§ **Task directions**
Line by line, print the records exactly.

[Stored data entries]

══════════

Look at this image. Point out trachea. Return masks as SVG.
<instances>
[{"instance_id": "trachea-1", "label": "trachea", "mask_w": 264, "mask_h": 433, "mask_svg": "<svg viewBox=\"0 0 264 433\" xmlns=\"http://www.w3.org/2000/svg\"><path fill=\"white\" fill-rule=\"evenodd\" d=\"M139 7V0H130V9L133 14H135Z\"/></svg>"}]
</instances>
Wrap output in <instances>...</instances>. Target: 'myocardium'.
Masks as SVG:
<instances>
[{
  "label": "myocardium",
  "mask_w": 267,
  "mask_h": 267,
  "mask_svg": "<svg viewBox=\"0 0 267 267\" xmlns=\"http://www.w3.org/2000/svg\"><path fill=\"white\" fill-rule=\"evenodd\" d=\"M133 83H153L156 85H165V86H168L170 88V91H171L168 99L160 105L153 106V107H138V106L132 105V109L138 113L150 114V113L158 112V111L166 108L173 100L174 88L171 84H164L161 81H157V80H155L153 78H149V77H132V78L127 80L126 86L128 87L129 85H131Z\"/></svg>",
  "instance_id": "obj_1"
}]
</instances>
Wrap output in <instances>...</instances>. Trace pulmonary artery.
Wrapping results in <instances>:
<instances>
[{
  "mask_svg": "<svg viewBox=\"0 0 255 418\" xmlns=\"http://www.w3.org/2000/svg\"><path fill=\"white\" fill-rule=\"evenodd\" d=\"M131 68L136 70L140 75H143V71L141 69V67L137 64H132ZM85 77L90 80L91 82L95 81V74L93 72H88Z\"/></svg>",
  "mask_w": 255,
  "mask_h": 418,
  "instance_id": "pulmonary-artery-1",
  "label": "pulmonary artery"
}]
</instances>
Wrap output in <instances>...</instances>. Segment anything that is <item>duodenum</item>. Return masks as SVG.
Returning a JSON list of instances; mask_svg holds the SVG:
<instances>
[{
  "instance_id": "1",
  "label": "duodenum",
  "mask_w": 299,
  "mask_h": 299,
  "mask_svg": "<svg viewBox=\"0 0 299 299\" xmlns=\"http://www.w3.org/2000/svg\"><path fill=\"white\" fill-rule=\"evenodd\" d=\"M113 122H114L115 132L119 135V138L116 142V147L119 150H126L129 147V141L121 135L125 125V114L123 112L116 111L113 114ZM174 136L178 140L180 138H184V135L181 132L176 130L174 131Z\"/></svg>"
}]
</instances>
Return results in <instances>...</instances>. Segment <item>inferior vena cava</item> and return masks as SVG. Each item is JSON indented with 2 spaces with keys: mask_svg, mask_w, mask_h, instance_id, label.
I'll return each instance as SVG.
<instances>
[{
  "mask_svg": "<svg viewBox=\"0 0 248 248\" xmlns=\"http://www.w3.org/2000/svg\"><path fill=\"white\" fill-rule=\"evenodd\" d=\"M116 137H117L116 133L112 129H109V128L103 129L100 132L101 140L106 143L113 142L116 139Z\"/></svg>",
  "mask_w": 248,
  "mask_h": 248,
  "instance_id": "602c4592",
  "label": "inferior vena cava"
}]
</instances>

══════════

§ **Answer to the exercise**
Look at this image. Point out trachea. Return masks as SVG.
<instances>
[{"instance_id": "trachea-1", "label": "trachea", "mask_w": 264, "mask_h": 433, "mask_svg": "<svg viewBox=\"0 0 264 433\" xmlns=\"http://www.w3.org/2000/svg\"><path fill=\"white\" fill-rule=\"evenodd\" d=\"M139 7V0H130V9L133 14H135Z\"/></svg>"}]
</instances>
Wrap output in <instances>...</instances>. Target: 'myocardium'.
Masks as SVG:
<instances>
[{
  "label": "myocardium",
  "mask_w": 267,
  "mask_h": 267,
  "mask_svg": "<svg viewBox=\"0 0 267 267\" xmlns=\"http://www.w3.org/2000/svg\"><path fill=\"white\" fill-rule=\"evenodd\" d=\"M133 83H153L156 85H165V86H168L170 88V91H171L168 99L160 105L153 106V107H138V106L132 105V109L138 113L150 114V113L158 112V111L166 108L173 100L174 88L171 84H164L161 81H157V80H155L153 78H149V77H132V78L127 80L126 86L128 87L129 85H131Z\"/></svg>",
  "instance_id": "obj_1"
}]
</instances>
Wrap output in <instances>...</instances>. Trace pulmonary artery.
Wrapping results in <instances>:
<instances>
[{
  "mask_svg": "<svg viewBox=\"0 0 255 418\" xmlns=\"http://www.w3.org/2000/svg\"><path fill=\"white\" fill-rule=\"evenodd\" d=\"M131 68L136 70L140 75H143V71L141 69V67L137 64H132ZM85 77L90 80L91 82L95 81V74L93 72H88Z\"/></svg>",
  "mask_w": 255,
  "mask_h": 418,
  "instance_id": "pulmonary-artery-1",
  "label": "pulmonary artery"
}]
</instances>
Wrap output in <instances>...</instances>. Segment anything that is <item>duodenum</item>. Return masks as SVG.
Returning a JSON list of instances; mask_svg holds the SVG:
<instances>
[{
  "instance_id": "1",
  "label": "duodenum",
  "mask_w": 299,
  "mask_h": 299,
  "mask_svg": "<svg viewBox=\"0 0 299 299\" xmlns=\"http://www.w3.org/2000/svg\"><path fill=\"white\" fill-rule=\"evenodd\" d=\"M113 122H114L115 132L119 135V138L116 142V147L119 150H126L129 147V141L121 135L125 125V114L123 112L116 111L113 114ZM174 136L178 140L180 138H184V135L181 132L176 130L174 131Z\"/></svg>"
}]
</instances>
Return results in <instances>...</instances>. Segment <item>inferior vena cava</item> and return masks as SVG. Each item is JSON indented with 2 spaces with keys: mask_svg, mask_w, mask_h, instance_id, label.
I'll return each instance as SVG.
<instances>
[{
  "mask_svg": "<svg viewBox=\"0 0 248 248\" xmlns=\"http://www.w3.org/2000/svg\"><path fill=\"white\" fill-rule=\"evenodd\" d=\"M116 137H117L116 133L112 129H109V128L103 129L100 132L101 140L106 143L113 142L116 139Z\"/></svg>",
  "mask_w": 248,
  "mask_h": 248,
  "instance_id": "602c4592",
  "label": "inferior vena cava"
}]
</instances>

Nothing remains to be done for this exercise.